Signature Academic Contributions                                                                                                   代表性學術貢獻


Matthew P. WALLACE

 

Language assessment fairness  語言測試公平性

                                                                                                                                                     


【核心观点】

This line of research examines a well-known, yet under-investigated area of language assessment: fairness. It was inspired by a common phenomenon observed in language learning classrooms, in which students would often question the fairness of their test outcomes. I have approached this line of inquiry from a few different angles. One approach involved contributing a new dimension to the test fairness framework, called subjective fairness (or perceived fairness; Wallace, 2018; Wallace & Qin, 2021). Up until my work in this area, test fairness was determined by a rigorous examination of test performance data (e.g., differential item functioning, item response theory modeling) to ensure that interpretations made from it can be considered valid, reliable, and unbiased (tests meeting these criteria would be considered fair). However, I argued that objective examination of test fairness was limited and proposed that perceptions of the test administration should also be examined under the premise that if test takers viewed a test to be fair, then it would be fair. To do so, I introduced a three-dimensional framework of subjective fairness based on the organizational justice literature. The dimensions included distributive fairness (the score accurately represented performance), procedural fairness (test procedures were equal for all test takers), and interactional fairness (communication with test administrators was respectful). The results of studies examining subjective fairness showed that all three dimensions shared variance with each other and with entity justice (how just test takers viewed the organization giving them the test, like their language school).

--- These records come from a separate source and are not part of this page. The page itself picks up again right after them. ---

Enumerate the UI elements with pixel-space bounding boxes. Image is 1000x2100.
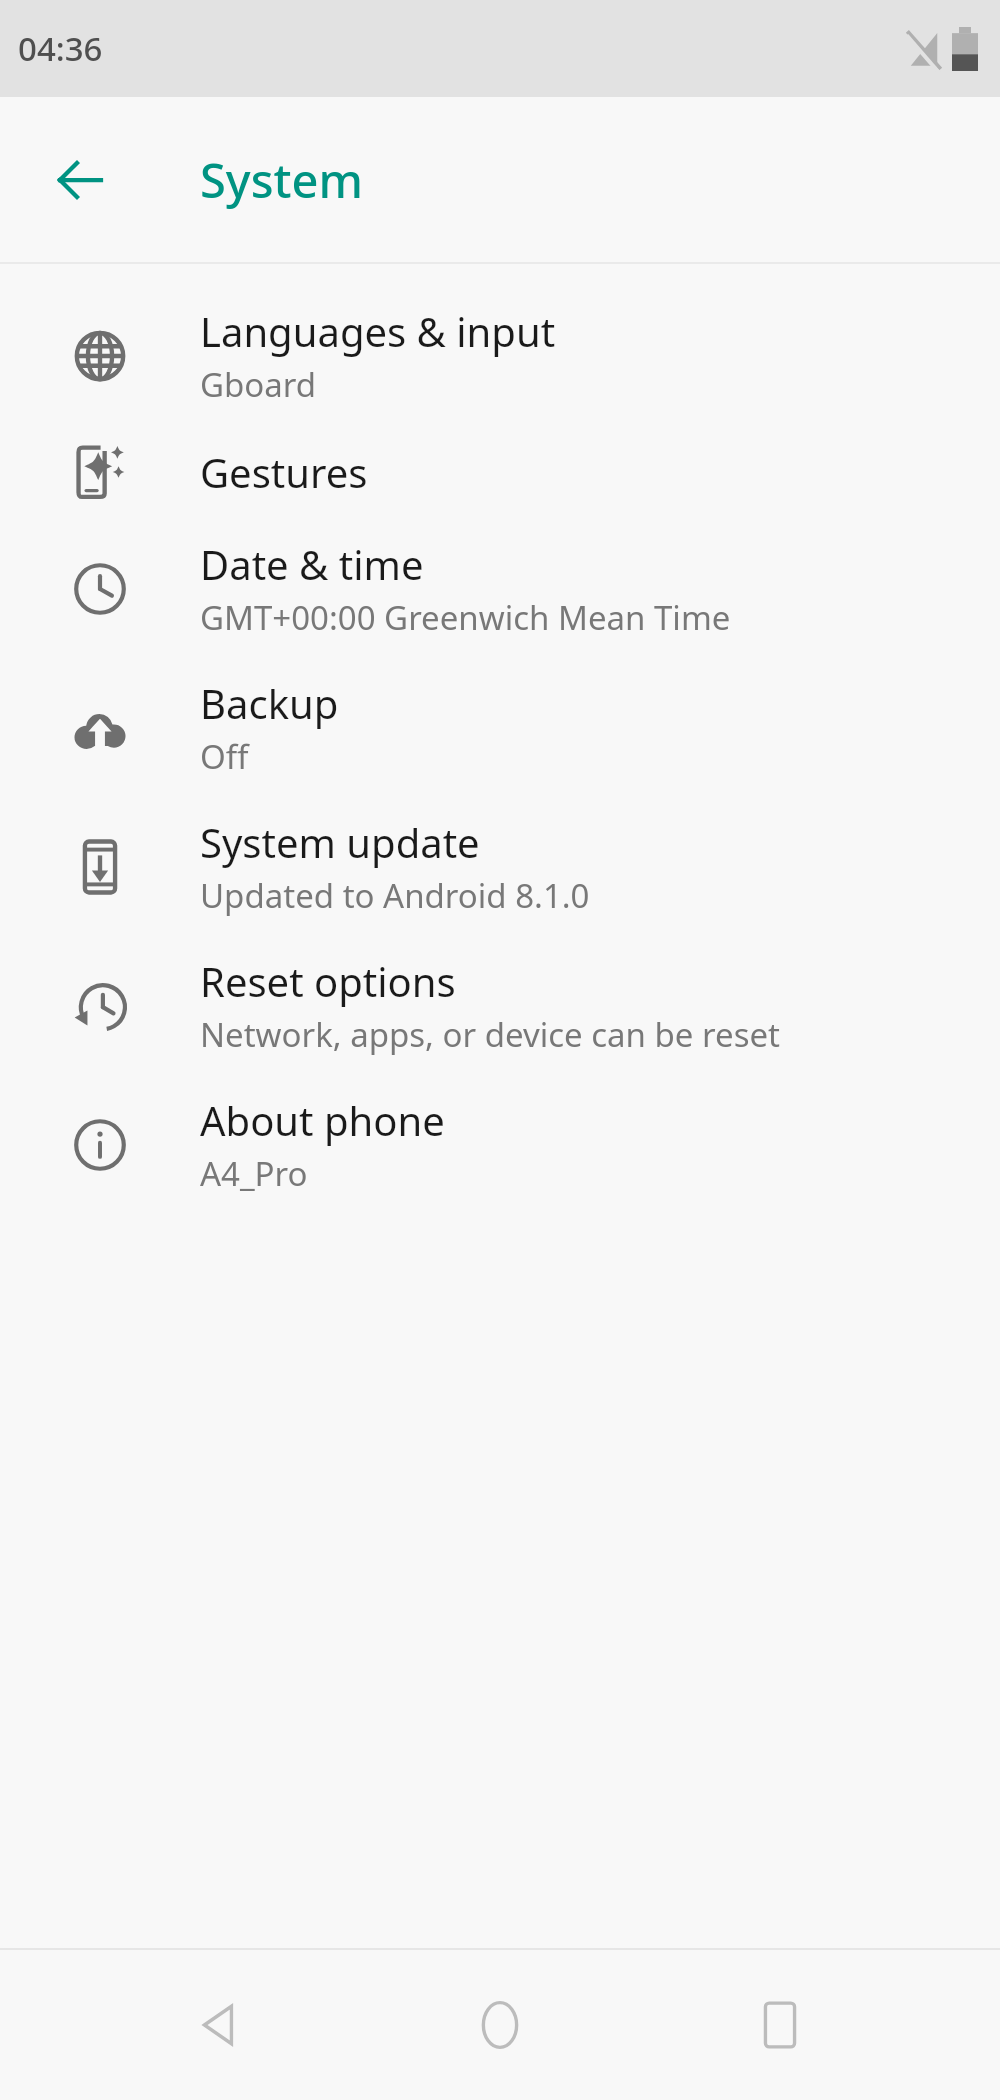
button[interactable]: System update [0,797,1000,936]
staticText: System [200,148,363,212]
staticText: Updated to Android 8.1.0 [200,873,590,918]
staticText: Gboard [200,362,317,407]
staticText: Reset options [200,954,456,1008]
button[interactable]: Backup [0,658,1000,797]
button[interactable]: Back [160,1965,280,2085]
button[interactable]: Back [28,128,132,232]
staticText: GMT+00:00 Greenwich Mean Time [200,595,731,640]
staticText: Backup [200,676,339,730]
staticText: About phone [200,1093,445,1147]
button[interactable]: Home [440,1965,560,2085]
button[interactable]: Reset options [0,936,1000,1075]
staticText: Off [200,734,249,779]
staticText: System update [200,815,480,869]
button[interactable]: About phone [0,1075,1000,1214]
staticText: 04:36 [18,26,103,71]
button[interactable]: Gestures [0,425,1000,519]
staticText: Network, apps, or device can be reset [200,1012,780,1057]
staticText: Date & time [200,537,424,591]
button[interactable]: Recent apps [720,1965,840,2085]
button[interactable]: Languages & input [0,286,1000,425]
staticText: Gestures [200,445,368,499]
staticText: Languages & input [200,304,556,358]
button[interactable]: Date & time [0,519,1000,658]
staticText: A4_Pro [200,1151,308,1196]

Another approach to test fairness was inspired by assessment approaches taken in the language learning classroom. It is widely recommended that classroom assessments be administered using a criterion-referenced (performance measured against set criteria) or individual-referenced (performance measured against previous performance) approach, and not a norm-referenced (performance measured against other test takers) approach. However, many classrooms continue to adopt a norm-referenced approach to assessment, which is often supported by organizational policies requiring test takers to be ranked. To examine how fairly students and teachers view these approaches, fairness perceptions of each approach were elicited. The results showed that both students and teachers viewed criterion-referenced and individual-references assessment to be fair and norm-referenced assessment to be unfair in classroom testing settings (Wallace & Ng, 2022). These results are consistent with those reported in a similar study in Germany, suggesting that fairness perceptions may not be entirely context-dependent. See below for a list of studies that has examined language assessment fairness.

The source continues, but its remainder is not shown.